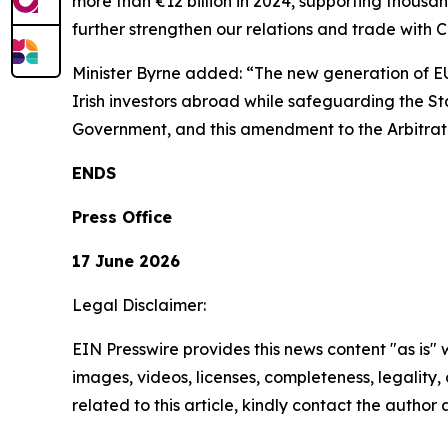
more than €12 billion in 2024, supporting thousan
further strengthen our relations and trade with 
Minister Byrne added: “The new generation of E
Irish investors abroad while safeguarding the Stat
Government, and this amendment to the Arbitratio
ENDS
Press Office
17 June 2026
Legal Disclaimer:
EIN Presswire provides this news content "as is" 
images, videos, licenses, completeness, legality, o
related to this article, kindly contact the author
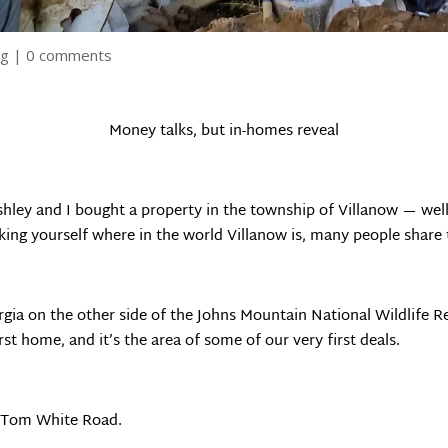
ng
|
0 comments
Money talks, but in-homes reveal
hley and I bought a property in the township of Villanow — well it
king yourself where in the world Villanow is, many people share 
rgia on the other side of the Johns Mountain National Wildlife 
st home, and it’s the area of some of our very first deals.
n Tom White Road.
═══
**Instructions for the task**:
Out of the data above, return each line where the word "Villanow" can be found.

**Response area**:
hley and I bought a property in the township of Villanow — well it
king yourself where in the world Villanow is, many people share 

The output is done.